[WORK TO COMPLETE] Please return every line of the records that contains the word "Airlines".

[INPUT DATA]
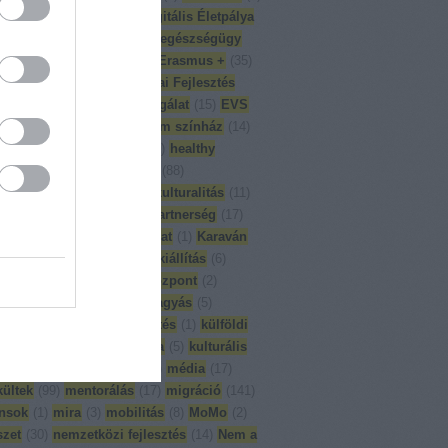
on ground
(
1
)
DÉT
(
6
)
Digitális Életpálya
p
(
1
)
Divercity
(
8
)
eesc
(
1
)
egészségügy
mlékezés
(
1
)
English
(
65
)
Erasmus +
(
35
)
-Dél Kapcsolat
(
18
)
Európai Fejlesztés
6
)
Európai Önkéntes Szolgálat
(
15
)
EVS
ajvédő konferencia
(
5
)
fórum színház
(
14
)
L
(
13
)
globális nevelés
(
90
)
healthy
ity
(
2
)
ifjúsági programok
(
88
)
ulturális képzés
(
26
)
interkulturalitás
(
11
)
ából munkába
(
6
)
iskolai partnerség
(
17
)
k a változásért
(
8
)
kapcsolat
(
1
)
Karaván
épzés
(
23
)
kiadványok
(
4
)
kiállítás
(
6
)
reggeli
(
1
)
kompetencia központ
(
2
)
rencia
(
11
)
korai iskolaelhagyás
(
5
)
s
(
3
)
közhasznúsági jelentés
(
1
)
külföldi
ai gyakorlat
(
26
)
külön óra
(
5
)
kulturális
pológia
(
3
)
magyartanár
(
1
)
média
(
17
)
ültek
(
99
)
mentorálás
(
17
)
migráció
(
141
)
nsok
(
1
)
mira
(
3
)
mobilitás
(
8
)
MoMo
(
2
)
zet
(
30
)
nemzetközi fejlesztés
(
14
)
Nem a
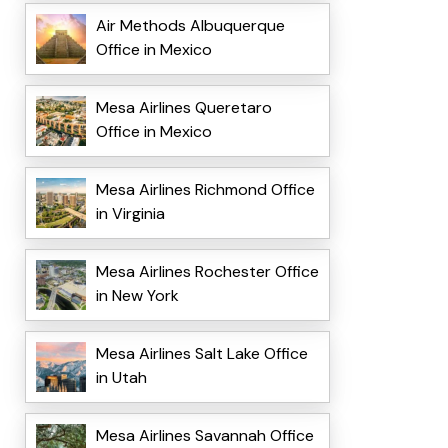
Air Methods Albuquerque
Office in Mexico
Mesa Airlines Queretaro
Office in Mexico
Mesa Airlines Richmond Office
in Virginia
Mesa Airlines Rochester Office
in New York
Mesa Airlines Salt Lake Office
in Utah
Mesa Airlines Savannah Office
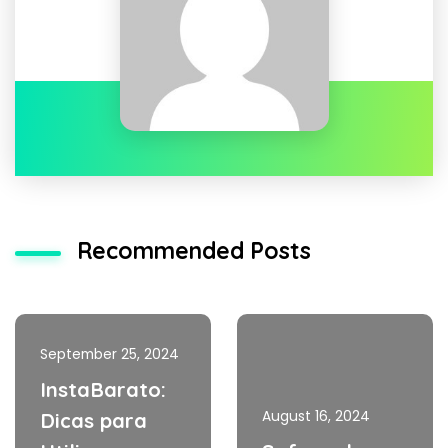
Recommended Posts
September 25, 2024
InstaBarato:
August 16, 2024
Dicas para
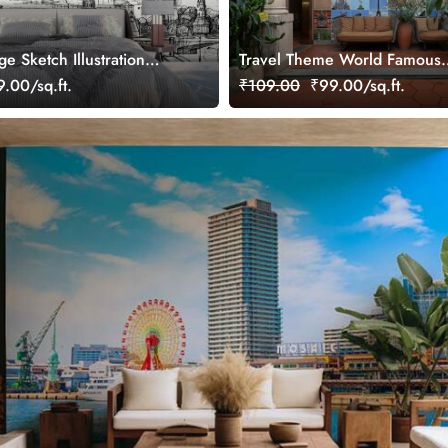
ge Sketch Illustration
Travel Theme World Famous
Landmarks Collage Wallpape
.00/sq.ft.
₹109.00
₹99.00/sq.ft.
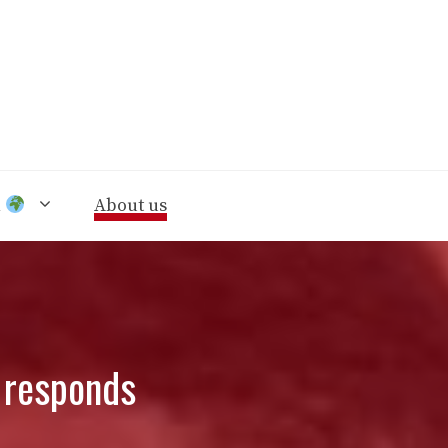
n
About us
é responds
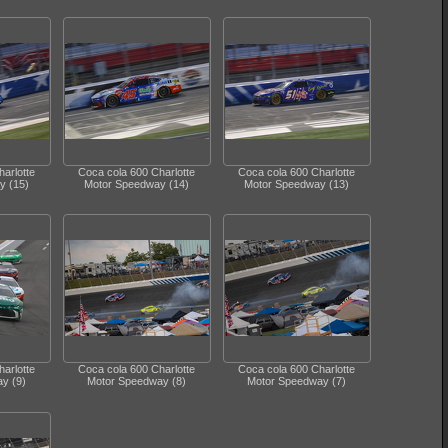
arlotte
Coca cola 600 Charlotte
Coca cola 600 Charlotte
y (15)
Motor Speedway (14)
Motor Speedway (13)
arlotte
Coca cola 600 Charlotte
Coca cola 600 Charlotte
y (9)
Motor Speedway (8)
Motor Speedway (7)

[TASK RESPONSE]
Mesa Airlines Queretaro
Mesa Airlines Richmond Office
Mesa Airlines Rochester Office
Mesa Airlines Salt Lake Office
Mesa Airlines Savannah Office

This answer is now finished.